Bisher war Erif immer dem Verlauf des Revir gefolgt, doch nun machte der mächtige Fluss eine Biegung nach Westen, der er nicht folgen konnte. Um auf seinem Weg nach Süden schneller zu sein, musste er sich vom Flussverlauf trennen. Dazu brauchte er keine Karte. In seiner Zeit als Söldner hatte er die Karte des Hochkönigsreichs auswendig lernen müssen um im Notfall nie auf dergleichen angewiesen zu sein. Erif stieg ab und füllte seinen Wasserbeutel nach bevor er sich vom Revir verabschiedete. Der Abschied, so wusste Erif, war nicht für immer. In wenigen Tagen würde er den Strom wieder kreuzen.
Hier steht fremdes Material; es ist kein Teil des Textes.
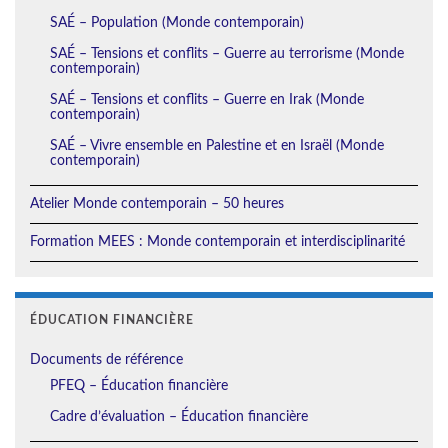
SAÉ – Population (Monde contemporain)
SAÉ – Tensions et conflits – Guerre au terrorisme (Monde
contemporain)
SAÉ – Tensions et conflits – Guerre en Irak (Monde
contemporain)
SAÉ – Vivre ensemble en Palestine et en Israël (Monde
contemporain)
Atelier Monde contemporain – 50 heures
Formation MEES : Monde contemporain et interdisciplinarité
ÉDUCATION FINANCIÈRE
Documents de référence
PFEQ – Éducation financière
Cadre d’évaluation – Éducation financière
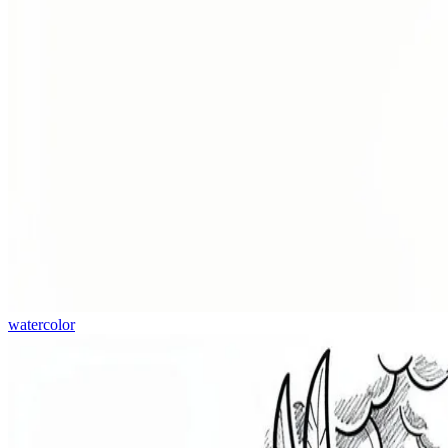
watercolor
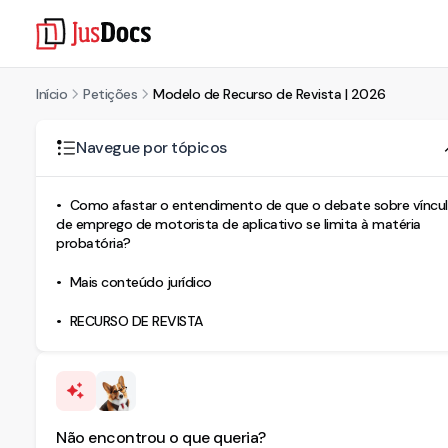
Início
Petições
Modelo de Recurso de Revista | 2026
Navegue por tópicos
Como afastar o entendimento de que o debate sobre víncu
de emprego de motorista de aplicativo se limita à matéria
probatória?
Mais conteúdo jurídico
RECURSO DE REVISTA
Não encontrou o que queria?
Ein paar Tage später, war es dann soweit. Erif traf auf die breite Steinbrücke, welche den Revir überspannte. Drohend hielten jeweils zwei grimmige Soldatenstatuen an jedem Ende der Brücke Wache. Mit einem steinernen Schild und einem Speer, der in den Himmel ragte, blickten die steinernen Wächter links und rechts von der Brücke ehrfurchtgebietend auf die Passanten der Brücke hinab. Als er sie passierte, kam Erif sich mit einem Mal ziemlich klein und unbedeutend vor. Ihre Größe, welche dem Doppelten eines normalen Mannes entsprach, tat ihr Übriges dazu.
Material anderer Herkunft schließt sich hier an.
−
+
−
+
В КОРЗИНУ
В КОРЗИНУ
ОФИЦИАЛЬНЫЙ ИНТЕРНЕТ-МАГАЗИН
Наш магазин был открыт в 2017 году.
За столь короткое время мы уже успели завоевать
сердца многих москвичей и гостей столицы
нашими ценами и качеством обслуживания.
Anfangs, so hatte Erif in der Magierakademie gelernt, war an dieser Stelle eine alte Holzbrücke gewesen. Als jedoch nach langen Kriegsjahren das Hochkönigreich und damit auch die königliche Residenzstadt Latípac gegründet wurden, hatte die Brücke dem Ansturm an Händlern, Barden und Reisenden nicht länger stand gehalten. Sie war eingebrochen und hatte einigen das Leben gekostet. Der Fluss war an dieser Stelle besonders tief und damals hatten nur wenige Leute schwimmen können. Heute war es wenig besser mit den Schwimmern unter den Leuten. Der zuständige Landesfürst reparierte die Brücke ein paar Mal, doch das grausame Schauspiel wiederholte sich. Schließlich hörte der Hochkönig davon und übertrug diese Aufgabe seinen königlichen Architekten. Sie sollten die Gestaltung der Brücke zum Anlass nehmen, seine Herrlichkeit und Macht zur Schau zu stellen und jeden Reisenden, welcher Latípac auf diesem Weg betrat oder verließ, daran zu erinnern. Die Architekten hatten sich sogleich an die Arbeit gemacht und die Brücke diesmal aus Stein erbaut. Nun war sie stabil genug um einem Gewicht standzuhalten, welches sie vermutlich niemals tragen würde müssen. Die Breite bot genug Platz um drei Wagengespannen nebeneinander ohne Mühe die Überquerung zu ermöglichen. Die Ränder der Brücke waren von einem sicheren Geländer begrenzt. Zahlreiche Schnörkel reihten sich daran aneinander und immer wieder kam das Wappen des Hochkönigs zum Vorschein. Ein weißer, achtzackiger Stern auf einem goldgelben Schild. Die acht Zacken standen für die sieben Fürstentümer und die Residenzstadt Latípac. Der Schild stellte den Verteidigungswillen des Hochkönigs zur Schau.